マイカには事前に、部屋に入って三分以内にドアを開けるように言っていた。多少の誤差はあれど、流石に約束の時間を七分も過ぎるのはおかしい。
背筋に冷たい汗が這う。淳樹がマイカを襲っているのではないか。だとしたら早急に助けなければならない。
私は急いで立ち上がり、ドアを思い切り叩いた。しかし反応はない。事前の下調べで、入り口のドアと部屋のドアの両方がある部屋を選んでいたから聞こえないのかもしれない。
本来は淳樹から気づかれずに入り口のドアを開けるためにあえて選んだ間取りなのに、完全に裏目に出ている。
「マイカの罠だったりして」
華奈がドライアイスのように冷え切った口調で呟いた。
「ほんとは有里に見せびらかしたかったんじゃない? 淳樹との関係をさ」
「そんな……」
「二度目の不倫相手もマイカだったんじゃない?」
「え……」
「この前あたしを振った人もさ、一回目と二回目の浮気相手同じ人だったんだよね。実際は二回じゃなくて頻繁にずっと会ってたの。それであたしの方がフラれたってわけ」
華奈が表情を歪めた。彼女が自殺未遂するまで追い込まれた理由は、本気だった相手に複数回浮気されたからだった。しかも、身体の関係だけじゃなく、心まで相手に持っていかれていた。
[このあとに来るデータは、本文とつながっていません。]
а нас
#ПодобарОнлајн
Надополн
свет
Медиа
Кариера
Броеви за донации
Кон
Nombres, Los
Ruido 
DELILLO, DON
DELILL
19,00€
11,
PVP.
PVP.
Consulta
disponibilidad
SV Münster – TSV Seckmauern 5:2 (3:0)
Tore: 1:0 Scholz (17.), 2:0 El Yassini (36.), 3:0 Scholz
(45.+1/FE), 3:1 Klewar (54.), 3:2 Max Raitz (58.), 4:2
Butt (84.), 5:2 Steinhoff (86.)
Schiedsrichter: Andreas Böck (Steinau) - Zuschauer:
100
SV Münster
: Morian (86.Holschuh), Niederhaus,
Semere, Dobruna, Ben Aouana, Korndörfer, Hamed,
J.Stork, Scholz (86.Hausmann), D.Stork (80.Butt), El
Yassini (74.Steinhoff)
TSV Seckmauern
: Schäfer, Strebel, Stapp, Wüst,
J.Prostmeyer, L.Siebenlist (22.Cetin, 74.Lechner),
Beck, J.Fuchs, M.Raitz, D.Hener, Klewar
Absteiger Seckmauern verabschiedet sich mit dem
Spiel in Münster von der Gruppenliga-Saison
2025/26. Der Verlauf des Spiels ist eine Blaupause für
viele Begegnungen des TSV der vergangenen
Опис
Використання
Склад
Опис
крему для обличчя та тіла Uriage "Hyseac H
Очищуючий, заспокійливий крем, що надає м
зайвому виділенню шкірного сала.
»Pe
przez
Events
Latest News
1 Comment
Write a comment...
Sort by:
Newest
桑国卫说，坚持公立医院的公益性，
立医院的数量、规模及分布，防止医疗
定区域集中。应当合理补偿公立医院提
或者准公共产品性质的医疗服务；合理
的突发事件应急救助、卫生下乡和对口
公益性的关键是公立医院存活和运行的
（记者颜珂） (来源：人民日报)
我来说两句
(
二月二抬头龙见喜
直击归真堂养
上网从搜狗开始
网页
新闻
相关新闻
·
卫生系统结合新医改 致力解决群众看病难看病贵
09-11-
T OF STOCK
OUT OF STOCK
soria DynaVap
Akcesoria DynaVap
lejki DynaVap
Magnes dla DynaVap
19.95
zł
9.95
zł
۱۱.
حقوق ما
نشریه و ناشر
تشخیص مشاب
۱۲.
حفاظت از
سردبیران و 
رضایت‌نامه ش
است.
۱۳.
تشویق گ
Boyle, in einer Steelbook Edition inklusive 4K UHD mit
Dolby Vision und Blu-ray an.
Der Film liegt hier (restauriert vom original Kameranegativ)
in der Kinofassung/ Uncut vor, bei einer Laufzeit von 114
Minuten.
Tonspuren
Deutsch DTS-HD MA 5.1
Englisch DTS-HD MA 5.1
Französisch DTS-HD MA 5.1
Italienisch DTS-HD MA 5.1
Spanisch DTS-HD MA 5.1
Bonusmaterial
そんなこと知らなかった。私が華奈を知ろうとしなかったせいだ。
「ごめんね有里。マイカに騙されたあたしが悪い。正妻にマウントとるためだけに利用されてバカだった。傷つけて、ほんとにごめん」
華奈はいつになく殊勝な面持ちで謝罪の意を述べた。目に雫を携えている。
マイカに騙された。その可能性を真剣に考えたら、頭が真っ白になった。あのラブホテルの日に語っていたことは、全部嘘だったの?
「もう帰ろう。中に入ったらマイカの思うツボだもん」
華奈は床にカメラを投げつけ、エレベーターの方へ踵を返した。カメラの落下音が静寂を切り裂く。
気持ちは痛いほどわかった。人は裏切られた回数だけ、心の傷口は深くなる。十四人に浮気されて傷心の彼女にさらに無駄な傷を負わせてしまったのは私のせいだ。
だから私が華奈を止める権利はない。
でも――
「有里も帰ろう。離婚の手続き手伝うよ」
既にエレベーターに乗り、開くボタンを押しながら私を待つ華奈。その声は震えている。
私は頭を下げて謝った。そして、自分の気持ちを伝えた。
「私、マイカのことを信じたいのかもしれない。華奈には悪いことしたから、私一人でなんとかする。本当にごめん」
『ツグナイます』と言ったマイカの表情が脳裏に浮かぶ。
私はまだ、マイカのことを信じたかった。ラブホテルで打ち明けてくれた言葉がどうしても嘘に思えなかったから。
怪我をした私を助けてくれた彼女が、親の不倫で苦しんだ彼女が嘘をつくはずがないと思ってしまった。
夫の元不倫相手を信用するなんて頭が沸いていると華奈に罵倒されるかもしれないけど、本能がそう叫んでいる。
「そっか……有里らしいね」
頭を上げたときには、エレベーターのドアはぴたりと閉じていた。